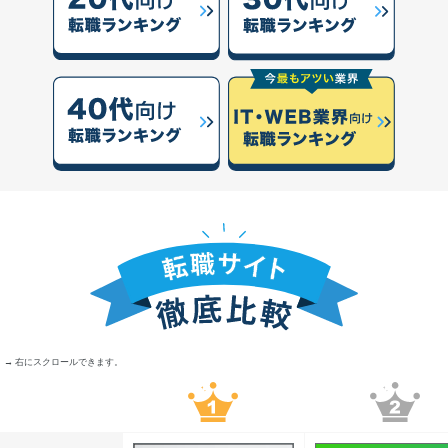
→ 右にスクロールできます。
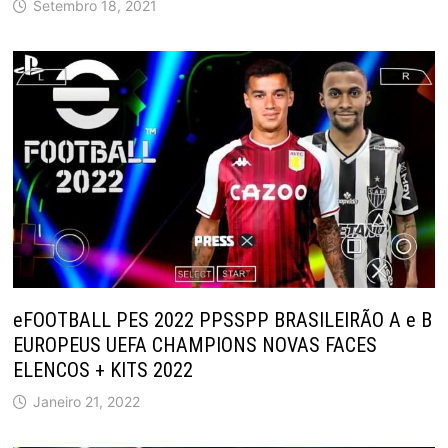
Setembro 18, 2021
eFOOTBALL PES 2022 PPSSPP BRASILEIRÃO A e B
EUROPEUS UEFA CHAMPIONS NOVAS FACES
ELENCOS + KITS 2022
Janeiro 21, 2022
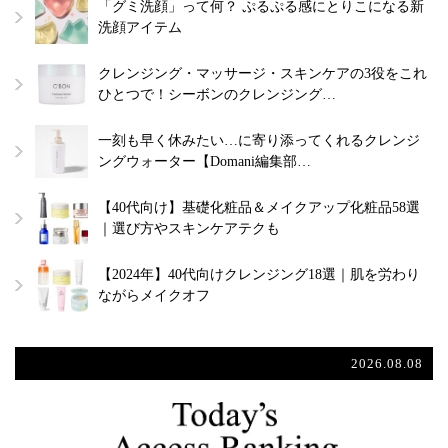
「グミ洗顔」って何？ ぷるぷる感にとりこになる新
洗顔アイテム
クレンジング・マッサージ・スキンケアの3役をこれ
ひとつで！シーボンのクレンジング…
一刻も早く休みたい…に寄り添ってくれるクレンジ
ングウォーター【Domani編集部…
【40代向け】基礎化粧品＆メイクアップ化粧品58選
｜選び方やスキンケアテクも
【2024年】40代向けクレンジング18選｜肌を労わり
ながらメイクオフ
2026.08.08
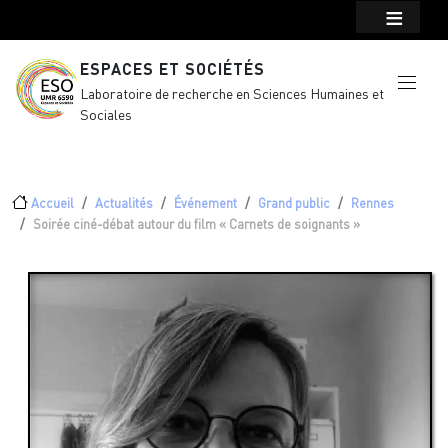
Menu top Header
Aller au contenu principal
ESPACES ET SOCIÉTÉS
Laboratoire de recherche en Sciences Humaines et
Sociales
Fil d'Ariane
Accueil
Actualités
Événement
Grand public
Rennes
Soirée ciné-débat autour du film « Carnets de soignants »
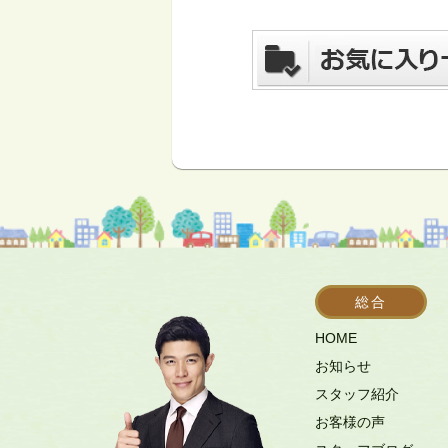
総合
HOME
お知らせ
スタッフ紹介
お客様の声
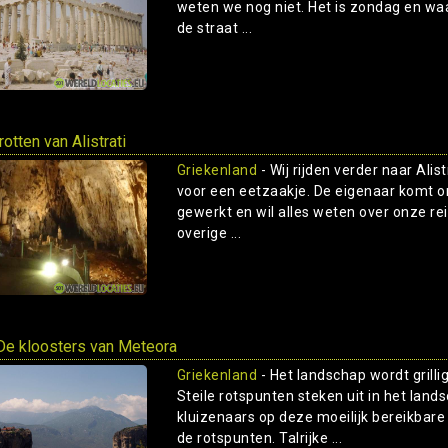
weten we nog niet. Het is zondag en waar
de straat ...
otten van Alistrati
Griekenland
- Wij rijden verder naar Ali
voor een eetzaakje. De eigenaar komt ons
gewerkt en wil alles weten over onze rei
overige ...
e kloosters van Meteora
Griekenland
- Het landschap wordt grill
Steile rotspunten steken uit in het lan
kluizenaars op deze moeilijk bereikbar
de rotspunten. Talrijke ...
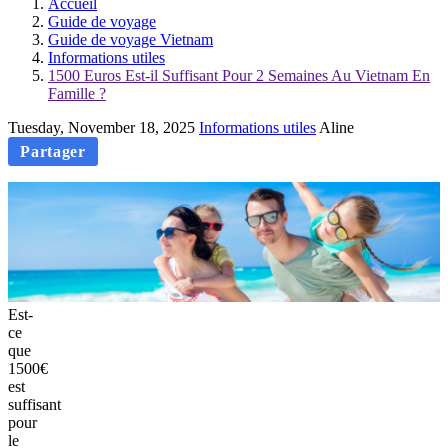
Accueil
Guide de voyage
Guide de voyage Vietnam
Informations utiles
1500 Euros Est-il Suffisant Pour 2 Semaines Au Vietnam En
Famille ?
Tuesday, November 18, 2025
Informations utiles
Aline
Partager
Est-
ce
que
1500€
est
suffisant
pour
le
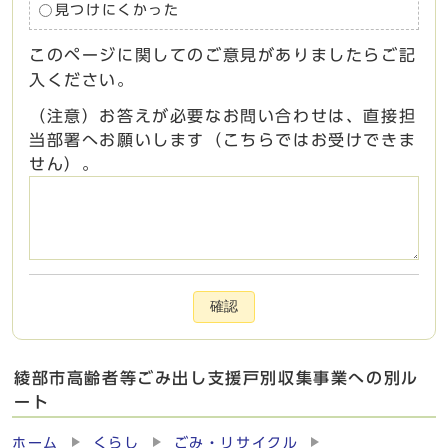
見つけにくかった
このページに関してのご意見がありましたらご記
入ください。
（注意）お答えが必要なお問い合わせは、直接担
当部署へお願いします（こちらではお受けできま
せん）。
確認
綾部市高齢者等ごみ出し支援戸別収集事業への別ル
ート
ホーム
くらし
ごみ・リサイクル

▶ **ABOUT THIS TASK**: Without the pictures, return the listing above from its first line through the line that has "一刻も早く休みたい…に寄り添ってくれるクレンジ".

▶ **RESULT FOR THIS TASK**:
→ 右にスクロールできます。
Setembro 18, 2021
eFOOTBALL PES 2022 PPSSPP BRASILEIRÃO A e B
EUROPEUS UEFA CHAMPIONS NOVAS FACES
ELENCOS + KITS 2022
Janeiro 21, 2022
「グミ洗顔」って何？ ぷるぷる感にとりこになる新
洗顔アイテム
クレンジング・マッサージ・スキンケアの3役をこれ
ひとつで！シーボンのクレンジング…
一刻も早く休みたい…に寄り添ってくれるクレンジ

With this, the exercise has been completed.